## TASK TO COMPLETE
Begin the copy at the line containing "Diner Lingo" in the data below and end it at the line containing "Acara ini tidak", keeping each line exact and leaving out pictures.

## MATERIAL FOR THIS TASK

╭──

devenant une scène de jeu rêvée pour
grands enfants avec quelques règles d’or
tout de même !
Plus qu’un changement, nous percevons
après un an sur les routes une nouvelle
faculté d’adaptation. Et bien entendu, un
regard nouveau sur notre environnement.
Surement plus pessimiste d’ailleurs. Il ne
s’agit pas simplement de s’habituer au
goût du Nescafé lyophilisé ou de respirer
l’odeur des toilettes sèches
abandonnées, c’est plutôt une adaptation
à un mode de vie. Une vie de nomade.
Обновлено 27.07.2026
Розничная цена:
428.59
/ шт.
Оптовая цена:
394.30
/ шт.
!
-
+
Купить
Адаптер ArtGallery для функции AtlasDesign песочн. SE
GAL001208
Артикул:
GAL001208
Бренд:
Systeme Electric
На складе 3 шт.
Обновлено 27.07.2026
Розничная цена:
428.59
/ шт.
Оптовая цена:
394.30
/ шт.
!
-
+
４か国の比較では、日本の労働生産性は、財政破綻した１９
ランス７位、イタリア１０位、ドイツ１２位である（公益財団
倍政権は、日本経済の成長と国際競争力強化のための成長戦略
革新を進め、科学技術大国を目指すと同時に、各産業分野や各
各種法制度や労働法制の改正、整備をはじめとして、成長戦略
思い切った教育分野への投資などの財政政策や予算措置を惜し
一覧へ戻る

╰──
╭──

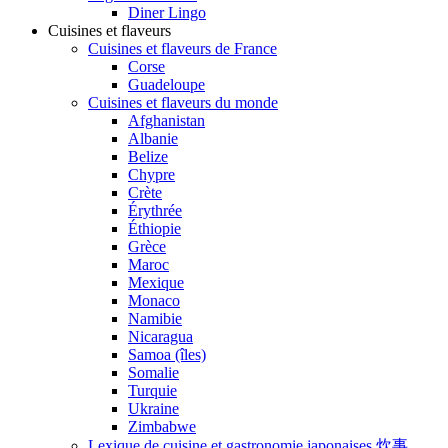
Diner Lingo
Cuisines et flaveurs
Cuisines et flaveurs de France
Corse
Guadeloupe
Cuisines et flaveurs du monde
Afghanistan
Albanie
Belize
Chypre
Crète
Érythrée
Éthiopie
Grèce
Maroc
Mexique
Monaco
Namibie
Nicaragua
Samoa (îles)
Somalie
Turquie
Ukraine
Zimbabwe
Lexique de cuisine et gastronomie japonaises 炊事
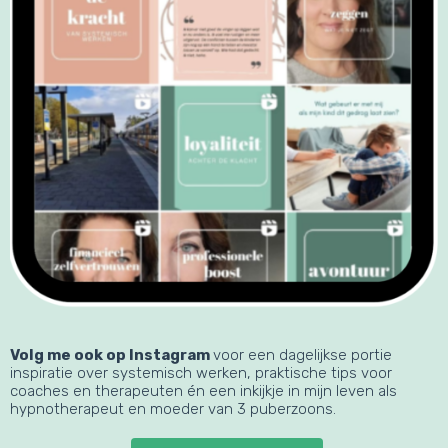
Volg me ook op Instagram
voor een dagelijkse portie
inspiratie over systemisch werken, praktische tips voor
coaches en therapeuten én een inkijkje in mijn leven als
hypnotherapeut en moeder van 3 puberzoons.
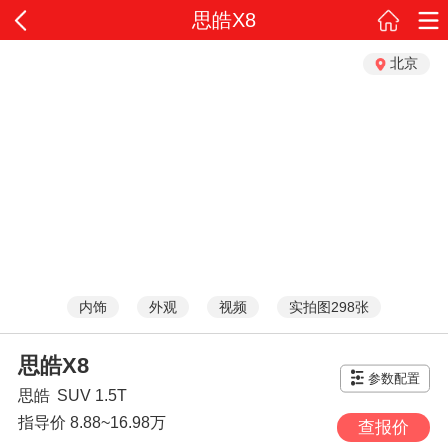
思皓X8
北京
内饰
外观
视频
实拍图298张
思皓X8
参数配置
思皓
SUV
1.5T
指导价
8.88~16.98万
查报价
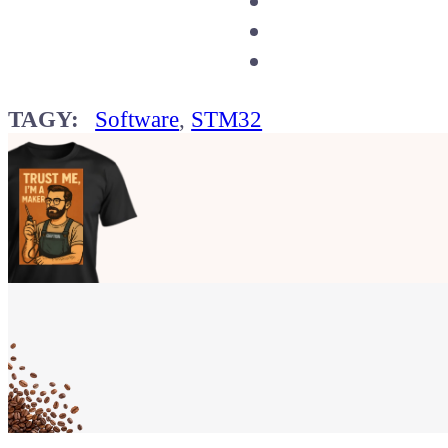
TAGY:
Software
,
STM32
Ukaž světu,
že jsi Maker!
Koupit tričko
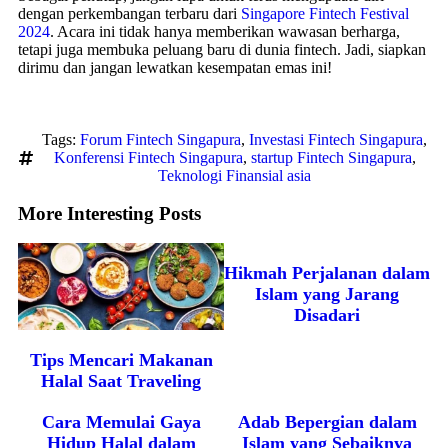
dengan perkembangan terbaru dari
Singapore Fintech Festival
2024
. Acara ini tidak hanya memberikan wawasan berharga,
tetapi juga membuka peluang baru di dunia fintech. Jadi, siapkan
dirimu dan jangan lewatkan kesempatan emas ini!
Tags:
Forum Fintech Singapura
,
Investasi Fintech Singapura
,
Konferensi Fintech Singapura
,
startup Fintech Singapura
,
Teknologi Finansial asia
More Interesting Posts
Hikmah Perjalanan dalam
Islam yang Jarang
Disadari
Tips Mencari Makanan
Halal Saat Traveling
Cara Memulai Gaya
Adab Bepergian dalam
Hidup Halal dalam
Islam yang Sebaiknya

╰──

## EXERCISE OUTPUT
Diner Lingo
Cuisines et flaveurs
Cuisines et flaveurs de France
Corse
Guadeloupe
Cuisines et flaveurs du monde
Afghanistan
Albanie
Belize
Chypre
Crète
Érythrée
Éthiopie
Grèce
Maroc
Mexique
Monaco
Namibie
Nicaragua
Samoa (îles)
Somalie
Turquie
Ukraine
Zimbabwe
Lexique de cuisine et gastronomie japonaises 炊事
Volg me ook op Instagram
voor een dagelijkse portie
inspiratie over systemisch werken, praktische tips voor
coaches en therapeuten én een inkijkje in mijn leven als
hypnotherapeut en moeder van 3 puberzoons.
思皓X8
北京
内饰
外观
视频
实拍图298张
思皓X8
参数配置
思皓
SUV
1.5T
指导价
8.88~16.98万
查报价
TAGY:
Software
,
STM32
Ukaž světu,
že jsi Maker!
Koupit tričko
dengan perkembangan terbaru dari
Singapore Fintech Festival
2024
. Acara ini tidak hanya memberikan wawasan berharga,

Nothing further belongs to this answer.